There’s growing interest in standardizing reactivity primitives. The TC39 Signals proposal aims to define a common model that frameworks could share.

Important: As of 2025, this is still a proposal—not a shipped JavaScript feature. Frameworks like Solid, Angular, and Preact have adopted signal-like patterns, influencing the proposal’s design. But you cannot use “native signals” in browsers today.

The Proxy + EventTarget patterns above achieve similar goals. If signals standardize, migration should be straightforward since the mental model aligns.

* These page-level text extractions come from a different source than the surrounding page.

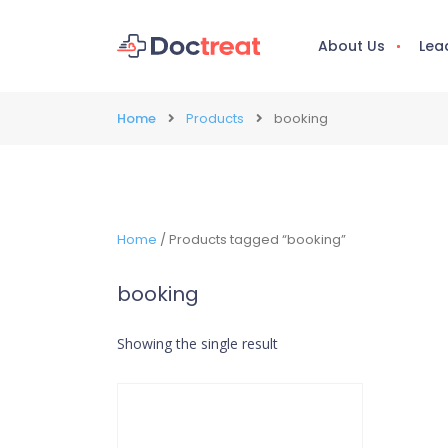
About Us
Lea
Home
Products
booking
Home
/ Products tagged “booking”
booking
Showing the single result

Choosing the Right Pattern

PatternBest ForTrade-off
ProxyLocal component stateOnly tracks changes on the proxied object unless nested values are also proxied
EventTargetCross-component messagingManual wiring
MutationObserverReacting to external DOM changesPerformance overhead

For small apps and widgets, combining Proxy-based state with EventTarget covers most reactive UI needs without framework overhead.

Conclusion

Reactivity without a framework is practical today. Proxy handles state tracking, EventTarget provides pub/sub, and browser observers react to DOM changes. These APIs are stable, well-documented, and compose into a lightweight reactive core.

You don’t need a framework to get fine-grained reactivity. You need to understand the primitives frameworks are built on—and now you do.

FAQs

Proxy traps only fire on direct property assignment to the proxied object. For nested objects, you need to either recursively wrap each nested object in its own Proxy, or replace the entire nested structure when making changes. Most developers opt for immutable update patterns like spreading to create new references.

EventTarget is a native browser API that integrates with DevTools and follows standard dispatch semantics. Full bubbling and capturing apply only when the event target is part of the DOM tree. Custom libraries may offer additional features like wildcard listeners or once-only subscriptions, but EventTarget requires no dependencies and works consistently across all modern browsers.

Use MutationObserver when you need to react to DOM changes made by external code, third-party scripts, or browser extensions. Proxy tracks JavaScript state changes you control. MutationObserver watches the actual DOM tree regardless of what caused the change. They serve different purposes and often work together.

The Signals proposal aims to standardize reactivity primitives that frameworks can share, not replace existing APIs. Proxy and EventTarget will remain valid approaches. If Signals ship, they will likely complement these patterns by providing a standard interface for fine-grained dependency tracking across different libraries.